E-Cig Flavors Found to be Toxic When Inhaled
Researchers examined the impact of nine flavorings commonly added to e-cigarettes, cigars, hookahs and other products and found that short-term exposure to these additives can be toxic to endothelial cell function. This means, that flavorings could impair blood vessel function over time and lead to heart damage. They impair nitric oxide production, which inhibits inflammation and clotting while regulating blood vessel enlargement in response to blood flow.
Vanillin (vanilla), cinnamaldehyde (cinnamon), eugenol (clove), and acetylpyridine (burnt flavor) impair A23187-induced nitric oxide production and increase expression of the proinflammatory mediator interleukin(IL)-6 across all concentrations tested, “suggesting that the endothelium is particularly sensitive to these flavors,” Jessica Fetterman, PhD, of Boston University School of Medicine, and her colleagues wrote of their findings.
There are more than 7,000 different flavors of e-cigarettes on the market. Although many of the flavorings used have been determined to be safe in food products, the long-term safety for inhalation into the lungs is not yet known.
“When we eat something, the stomach has a lot of mechanisms to detoxify, but the lungs and blood vessels are largely unprotected,” Fetterman said. “People aren’t meant to inhale a lot of stuff into their lungs other than air.”
In addition to examining vanillin, cinnamaldehyde, eugenol, and acetylpyridine, the researchers also investigated the impact of dacetyl (butter), dimethylpyrazine (strawberry), isoamyl acetate (banana), and eucalyptol (spicy cooling) on endothelial cell function. Isolated endothelial cells from participants who use non-menthol- or menthol-flavored tobacco cigarettes showed impaired A23187-stimulated nitric oxide production compared with those from nonsmokers.
Treatment of endothelial cells isolated from nonsmoking participants with either menthol (0.01 mmol/L) or eugenol (0.01 mmol/L) decreased A23187-stimulated nitric oxide production.
The researchers incubated commercially available human aortic endothelial cells with vanillin, menthol, cinnamaldehyde, eugenol, dimethylpyrazine, diacetyl, isoamyl acetate, eucalyptol, and acetylpyrazine (0.1–100 mmol/L) for 90 minutes. They then measured cell death, reactive oxygen species production, expression of IL-6, and nitric oxide production.
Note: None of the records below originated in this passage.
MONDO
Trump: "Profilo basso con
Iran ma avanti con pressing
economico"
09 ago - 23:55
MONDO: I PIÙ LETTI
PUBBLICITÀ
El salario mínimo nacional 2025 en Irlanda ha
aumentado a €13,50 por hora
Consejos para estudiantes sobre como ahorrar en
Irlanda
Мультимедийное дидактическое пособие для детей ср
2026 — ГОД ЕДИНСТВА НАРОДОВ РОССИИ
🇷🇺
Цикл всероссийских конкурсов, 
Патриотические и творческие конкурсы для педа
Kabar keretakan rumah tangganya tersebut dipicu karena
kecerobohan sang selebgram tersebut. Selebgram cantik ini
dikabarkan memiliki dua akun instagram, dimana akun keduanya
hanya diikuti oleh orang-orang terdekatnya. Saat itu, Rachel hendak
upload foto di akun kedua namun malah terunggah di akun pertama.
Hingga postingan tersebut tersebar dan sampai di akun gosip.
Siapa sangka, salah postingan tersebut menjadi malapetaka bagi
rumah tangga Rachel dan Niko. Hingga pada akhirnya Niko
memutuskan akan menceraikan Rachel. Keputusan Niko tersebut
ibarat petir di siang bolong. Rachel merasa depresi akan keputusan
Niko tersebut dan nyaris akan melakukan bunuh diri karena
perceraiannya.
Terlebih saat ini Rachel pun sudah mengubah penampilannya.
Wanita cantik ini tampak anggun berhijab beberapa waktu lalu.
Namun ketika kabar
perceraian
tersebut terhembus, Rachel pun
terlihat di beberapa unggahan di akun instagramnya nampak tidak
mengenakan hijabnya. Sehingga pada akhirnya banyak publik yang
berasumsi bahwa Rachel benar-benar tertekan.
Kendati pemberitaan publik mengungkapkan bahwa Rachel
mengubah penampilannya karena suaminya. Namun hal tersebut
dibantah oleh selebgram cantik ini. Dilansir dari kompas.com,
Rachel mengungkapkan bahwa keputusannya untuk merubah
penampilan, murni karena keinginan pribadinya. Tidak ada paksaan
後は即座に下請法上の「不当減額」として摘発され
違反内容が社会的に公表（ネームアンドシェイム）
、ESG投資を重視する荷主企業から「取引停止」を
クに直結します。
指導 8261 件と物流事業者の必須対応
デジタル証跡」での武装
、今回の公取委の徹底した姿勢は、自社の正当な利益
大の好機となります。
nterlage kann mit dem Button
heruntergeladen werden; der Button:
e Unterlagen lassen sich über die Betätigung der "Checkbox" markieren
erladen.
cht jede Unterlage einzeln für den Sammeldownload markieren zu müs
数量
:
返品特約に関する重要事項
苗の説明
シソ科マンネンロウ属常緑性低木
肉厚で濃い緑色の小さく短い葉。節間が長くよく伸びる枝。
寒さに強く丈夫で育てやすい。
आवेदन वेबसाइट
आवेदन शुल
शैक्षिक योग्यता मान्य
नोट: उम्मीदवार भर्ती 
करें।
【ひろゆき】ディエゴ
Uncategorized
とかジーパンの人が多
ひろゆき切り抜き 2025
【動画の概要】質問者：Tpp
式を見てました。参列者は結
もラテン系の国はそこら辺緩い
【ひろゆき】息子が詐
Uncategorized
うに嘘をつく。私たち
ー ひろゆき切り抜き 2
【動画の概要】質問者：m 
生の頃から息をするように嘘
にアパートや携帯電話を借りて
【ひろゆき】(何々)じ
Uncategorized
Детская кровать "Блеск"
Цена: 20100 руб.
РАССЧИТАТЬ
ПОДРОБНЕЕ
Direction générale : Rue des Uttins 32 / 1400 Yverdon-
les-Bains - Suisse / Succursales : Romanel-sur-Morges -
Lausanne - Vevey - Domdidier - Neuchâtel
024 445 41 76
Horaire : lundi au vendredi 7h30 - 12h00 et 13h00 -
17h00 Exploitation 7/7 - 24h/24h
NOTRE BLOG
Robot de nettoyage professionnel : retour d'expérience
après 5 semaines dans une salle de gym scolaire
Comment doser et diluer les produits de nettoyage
“Cell death and reactive oxygen species production were induced only at high concentrations unlikely to be achieved in vivo. Lower concentrations of selected flavors (vanillin, menthol, cinnamaldehyde, eugenol, and acetylpyridine) induced both inflammation and impaired A23187-stimulated nitric oxide production consistent with endothelial dysfunction,” according to the report.
Tobacco flavoring additives were found to restrict stimulated nitric oxide production and inflammation, “suggestive of endothelial dysfunction across a range of concentrations likely to be achieved in vivo.”
Fetterman said future studies are needed to better understand the short-term and long-term cardiovascular impact of exposure to inhaled tobacco product flavorings. The limitations of their procedure included that flavoring compounds were suspended in media without heating or the addition of other typical electronic liquid constituents, such as the solvents propylene glycol and glycerol. “Heating or combustion of the flavoring compounds likely alters the compounds, making them more or less toxic.”
Still, the study findings overall “provide quantitative support for the regulatory prohibition or the establishment of limitations on allowable levels of these flavorings in electronic liquids and other tobacco products.” The U.S. Food and Drug Administration is currently considering a ban on toxic flavors added to e-cigarettes and other tobacco products.